Fraudsters exploit this display behaviour through IDN homograph attacks: they register domains containing Unicode characters that are visually indistinguishable from Latin characters used in trusted domain names. When a browser renders the decoded form, the address looks legitimate. The attack succeeds because users are accustomed to seeing familiar brand names in the address bar and do not look more closely.

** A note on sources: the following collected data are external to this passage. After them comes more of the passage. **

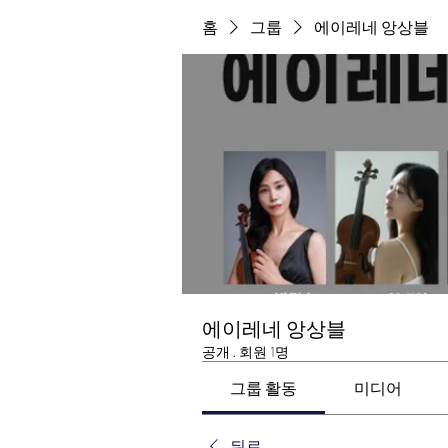
홈
그룹
에이레네 앙상블
에이레네 앙상블
공개
·
회원 1명
그룹 활동
미디어
뒤로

Major browsers have added protections that display the punycode form for domains mixing characters from different scripts or using characters that are confusable with ASCII. However, pure-script IDN domains remain displayable in their Unicode form. Organisations protect against IDN abuse by defensively registering common homoglyph versions of their domains and by monitoring for look-alike domain registrations through brand protection services.
Examples
- A fraudster registers a domain using Cyrillic letters that render identically to a well-known brand name; when the browser displays the Unicode form, users see what appears to be the legitimate domain with a valid HTTPS certificate.